Men settled America coast to coast but wives civilized it by coaching their husbands to make society more and more female friendly. Single women had little influence and single men had little interest in what wives sought.
Women can exploit their adaptability and survivability and exploit their superior gender as long as men don’t have to hear about it. Women use their natural patience, indirectness, guile, cooperative spirit, and their respect and ability to admire men in order to indirectly dominate values, standards, and expectations. It works as long as men aren’t reminded or forced to acknowledge someone else may be influencing what they do outside the home.

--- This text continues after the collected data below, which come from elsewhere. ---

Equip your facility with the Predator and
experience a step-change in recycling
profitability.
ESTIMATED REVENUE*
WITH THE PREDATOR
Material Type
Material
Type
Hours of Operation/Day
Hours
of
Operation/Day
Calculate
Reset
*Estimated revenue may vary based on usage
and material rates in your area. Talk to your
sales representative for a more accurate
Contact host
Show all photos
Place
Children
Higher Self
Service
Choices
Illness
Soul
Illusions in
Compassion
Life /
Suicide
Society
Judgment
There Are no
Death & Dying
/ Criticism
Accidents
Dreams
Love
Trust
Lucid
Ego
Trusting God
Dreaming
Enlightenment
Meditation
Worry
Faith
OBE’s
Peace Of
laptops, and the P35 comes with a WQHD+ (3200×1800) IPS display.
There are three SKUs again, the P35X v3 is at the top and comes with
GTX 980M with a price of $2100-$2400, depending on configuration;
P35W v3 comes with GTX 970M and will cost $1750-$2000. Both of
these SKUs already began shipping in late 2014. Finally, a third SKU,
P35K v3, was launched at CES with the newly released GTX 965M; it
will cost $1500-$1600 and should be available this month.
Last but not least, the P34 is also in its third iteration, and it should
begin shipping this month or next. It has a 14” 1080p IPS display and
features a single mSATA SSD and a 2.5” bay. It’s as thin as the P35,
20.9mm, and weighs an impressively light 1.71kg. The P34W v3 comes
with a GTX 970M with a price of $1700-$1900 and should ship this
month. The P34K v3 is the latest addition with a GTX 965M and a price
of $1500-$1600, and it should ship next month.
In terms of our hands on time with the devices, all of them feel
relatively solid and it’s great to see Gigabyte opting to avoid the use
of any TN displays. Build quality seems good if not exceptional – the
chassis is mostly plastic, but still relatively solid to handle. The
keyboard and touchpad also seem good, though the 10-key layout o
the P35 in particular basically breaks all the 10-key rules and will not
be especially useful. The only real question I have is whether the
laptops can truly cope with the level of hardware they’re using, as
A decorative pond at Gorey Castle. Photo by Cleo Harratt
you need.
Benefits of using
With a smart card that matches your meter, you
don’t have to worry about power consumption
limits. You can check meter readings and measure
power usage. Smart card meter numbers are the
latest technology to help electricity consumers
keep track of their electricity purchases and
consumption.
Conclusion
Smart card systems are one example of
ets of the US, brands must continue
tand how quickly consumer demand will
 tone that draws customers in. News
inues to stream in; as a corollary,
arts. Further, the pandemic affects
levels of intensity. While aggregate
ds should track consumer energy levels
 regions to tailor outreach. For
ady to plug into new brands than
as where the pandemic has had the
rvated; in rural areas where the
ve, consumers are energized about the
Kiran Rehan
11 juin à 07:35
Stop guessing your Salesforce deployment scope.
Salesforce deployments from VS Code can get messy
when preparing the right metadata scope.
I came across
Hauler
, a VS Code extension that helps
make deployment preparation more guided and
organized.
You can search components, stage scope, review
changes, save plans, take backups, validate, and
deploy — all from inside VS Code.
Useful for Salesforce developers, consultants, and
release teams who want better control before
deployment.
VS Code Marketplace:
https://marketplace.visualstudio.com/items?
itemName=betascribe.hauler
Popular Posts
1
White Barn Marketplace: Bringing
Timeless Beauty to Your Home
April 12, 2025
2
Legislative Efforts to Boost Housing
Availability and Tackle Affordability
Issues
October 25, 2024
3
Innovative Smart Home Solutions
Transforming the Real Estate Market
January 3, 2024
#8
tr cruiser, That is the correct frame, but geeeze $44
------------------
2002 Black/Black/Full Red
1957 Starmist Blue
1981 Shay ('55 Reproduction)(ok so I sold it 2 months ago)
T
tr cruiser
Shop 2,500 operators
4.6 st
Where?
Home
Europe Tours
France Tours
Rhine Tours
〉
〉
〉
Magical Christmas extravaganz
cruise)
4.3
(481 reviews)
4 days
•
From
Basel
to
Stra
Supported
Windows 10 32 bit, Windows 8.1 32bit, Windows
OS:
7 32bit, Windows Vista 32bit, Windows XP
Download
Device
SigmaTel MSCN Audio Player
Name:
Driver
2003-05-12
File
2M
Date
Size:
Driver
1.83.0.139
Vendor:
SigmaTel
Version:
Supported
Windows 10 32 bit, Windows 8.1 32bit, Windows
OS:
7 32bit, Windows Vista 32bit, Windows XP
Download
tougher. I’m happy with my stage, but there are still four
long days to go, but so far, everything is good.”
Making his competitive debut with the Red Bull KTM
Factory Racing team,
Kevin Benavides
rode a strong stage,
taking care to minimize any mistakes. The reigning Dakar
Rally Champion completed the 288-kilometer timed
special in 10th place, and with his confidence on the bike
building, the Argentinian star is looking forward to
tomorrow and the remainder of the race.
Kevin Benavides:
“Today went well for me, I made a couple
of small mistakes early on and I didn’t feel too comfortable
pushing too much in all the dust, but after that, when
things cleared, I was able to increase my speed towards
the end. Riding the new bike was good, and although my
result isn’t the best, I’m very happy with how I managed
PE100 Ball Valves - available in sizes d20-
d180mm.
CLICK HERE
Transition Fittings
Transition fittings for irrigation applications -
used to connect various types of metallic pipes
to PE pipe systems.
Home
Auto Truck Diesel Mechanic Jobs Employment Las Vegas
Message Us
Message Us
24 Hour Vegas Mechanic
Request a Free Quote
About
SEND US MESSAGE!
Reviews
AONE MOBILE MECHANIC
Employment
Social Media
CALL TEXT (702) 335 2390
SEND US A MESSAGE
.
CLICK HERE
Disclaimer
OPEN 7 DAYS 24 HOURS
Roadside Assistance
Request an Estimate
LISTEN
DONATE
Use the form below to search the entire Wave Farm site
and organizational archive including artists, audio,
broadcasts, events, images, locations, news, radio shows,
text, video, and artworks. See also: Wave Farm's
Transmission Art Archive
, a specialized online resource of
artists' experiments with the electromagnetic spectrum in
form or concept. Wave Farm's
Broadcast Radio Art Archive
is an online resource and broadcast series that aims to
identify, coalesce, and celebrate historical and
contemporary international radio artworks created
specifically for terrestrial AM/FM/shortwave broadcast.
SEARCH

However, that’s why women are so differently designed by God, endowed by Nature, and empowered by hormones to be responsible for compatibility. It’s they who have the wherewithal to make the mutual loving and mating process more agreeable than contestable, more enjoyable than dull, more passionate than lustful, and more permanent than temporary.
Marital glue includes romance, friendship, warmth, her attractiveness, mutual likeability, mutual loyalty, mutually enjoyable sex, companionship, passion, togetherness, remembrances, pleasant associations, sweetness, hopes, togetherness, dreams, children, peaceful moments, satisfaction for men, intimacy, comfort, and an appreciated extended family. Those pleasant, positive, and affirming marital ingredients primarily arise and are integrated at the instigation and insistence of wives. Single women are not so motivated or inclined. It’s a broad strategic strength of relationship experts that specifically empowers wives to integrate all the good things that seal a relationship with harmony.
As mentioned in post 2256 about their acceptance of it—in this case that of generating marital success— full responsibility energizes the conscience of women. They escape guilt by doing their best to make marriage work by harmonizing their associations with both husband and children. It’s a tremendously difficult job, but only wives have the responsibility and thereby inherit the authority to make it happen. They learn fairly easy that their initiative is rewarded with self-importance. If husband should become offended, she has crossed the line into unwarranted assumption of his authority. It’s easy for her to pull back, adjust, and survive the incident to mutual advantage, which is relationship management in recovery mode.
What’s the other option to her accepting full responsibility? Husband decides he’s responsible to generate, harmonize, and make all those ingredients fit mutually into his marriage and castle. How long will wife tolerate some of the outrageous ways husband would try to do what he considers right?
Not long, as you can imagine. She would rebel because she’s better qualified, which weakens or destroys his authority to act, which means that he’s not really responsible since he lacks authority. By wife assuming the responsible and de facto dominant role, she assumes authority to act. It automatically confirms the responsibility as hers, which matches God’s design, Nature’s empowerment, and her hormonal energy.
The absence of a preponderance of wives wielding influence in the home today lies behind the rapid and unpleasant-for-female spin into our male-friendly and deteriorating society.
Today, Marxists, anarchists, radical feminists, and Progressive political activists seek to destroy religion, morality, and family as the primary social unit and substitute government involvement in all human endeavor. Any and all of which destroys wifely influence with husbands, who are the only action takers in society with wives foremost in their motivational thoughts. Consequently, our female friendly society wanes evermore rapidly as the moderating and society-calming influence of wives becomes less and less.